What is it about Veronica Mars? And more importantly, why can’t I find a real live version of her?

In the “Ask Veronica” section of the official show website, someone (by coincidence, I swear, named “J. Lurie”) asks that very question. Veronica replied, “Look at your school, look at all the girls sitting by themselves or wandering around and ask yourself why you haven’t noticed them before. I think, within the next day or so, you will realize that your school is full of girls just like me.”

When Veronica Mars answers my very question from someone with my name, how could I not do what she says?

For several days, I went out of my way to notice all the young women who I used to overlook for their flashier or louder or more immediately fascinating colleagues. My findings were less than promising. That girl in my section really is obnoxious. That girl in my lab doesn’t have any sense of humor. That girl in my student group isn’t all that smart. What’s a poor, lovestruck boy to do? Veronica Mars has failed me.

That’s when it really hit me: Veronica Mars isn’t real. (There’s still no need to call the asylum.) No one is as articulate as Veronica Mars. No one is as self-assured, as charming, as vivacious. The same things that make “Veronica Mars” an amazing drama make Veronica Mars an impossible person. She is inherently unrealistic.

No one could be as perfect as Veronica Mars, but the problem of finding someone like her is exacerbated here at Harvard. Veronica Mars is not unambitious; she is driven to solve the mysteries which have warped her life, to get into Stanford (if she can afford it) and as a whole to do what’s right rather than what’s popular.

But at Harvard, the soulless pursuit of success and an utter lack of personality are standard operating procedure for vast swathes of the student body.
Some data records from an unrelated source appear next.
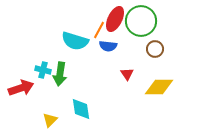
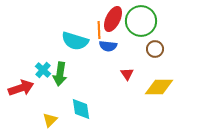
red ellipse: moved 2 px left
orange line: rotated 30 degrees counterclockwise
cyan cross: rotated 28 degrees clockwise
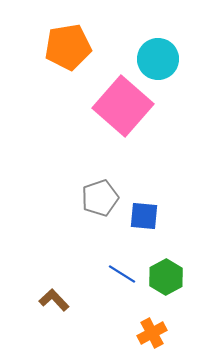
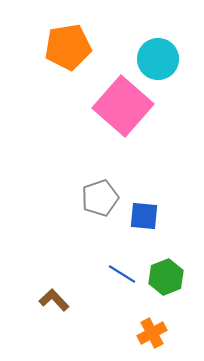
green hexagon: rotated 8 degrees clockwise
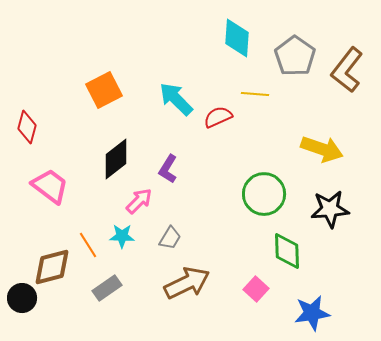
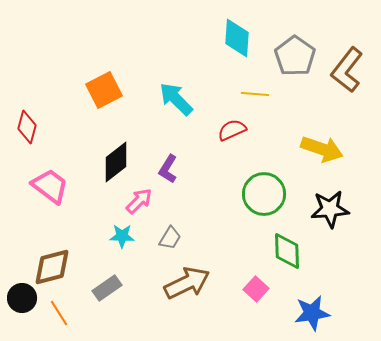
red semicircle: moved 14 px right, 13 px down
black diamond: moved 3 px down
orange line: moved 29 px left, 68 px down
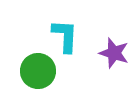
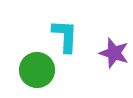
green circle: moved 1 px left, 1 px up
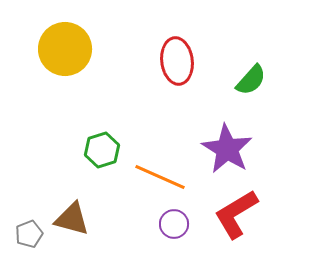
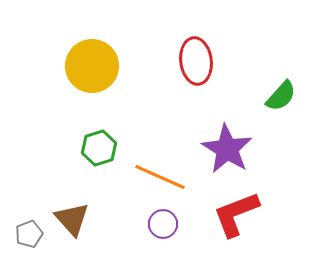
yellow circle: moved 27 px right, 17 px down
red ellipse: moved 19 px right
green semicircle: moved 30 px right, 16 px down
green hexagon: moved 3 px left, 2 px up
red L-shape: rotated 10 degrees clockwise
brown triangle: rotated 33 degrees clockwise
purple circle: moved 11 px left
Ambition to be the best in things that ultimately don’t matter—to get the highest paying investment banking job, to get into the best medical or law school, to ace every class—trumps all else.

A male friend of mine was recently turned down for a coffee-shop date because the young woman claimed she didn’t know him well enough. Let’s ignore that she couldn’t possibly get to know him better by categorically refusing to hang out with him. The real problem was not that she wasn’t already close with him, but rather that going out with him didn’t accomplish any of the young woman’s larger goals. He’s a nice guy, but his father isn’t the dean of a med school.

Veronica Mars the ideal may not exist outside the collective imaginations of several million viewers, but maybe I can find a Veronica Mars of my own. I will continue to look for facets of Veronica Mars in unexpected people and places, but I refuse to lower my standards. I refuse to settle simply for the sake of settling.

Because, frankly, I’d rather be alone with the vibrant Veronica Mars than together with a soulless Ann Radcliffe.

Jason L. Lurie ’05 is a chemistry concentrator in Cabot House. His column appears on alternate Wednesdays.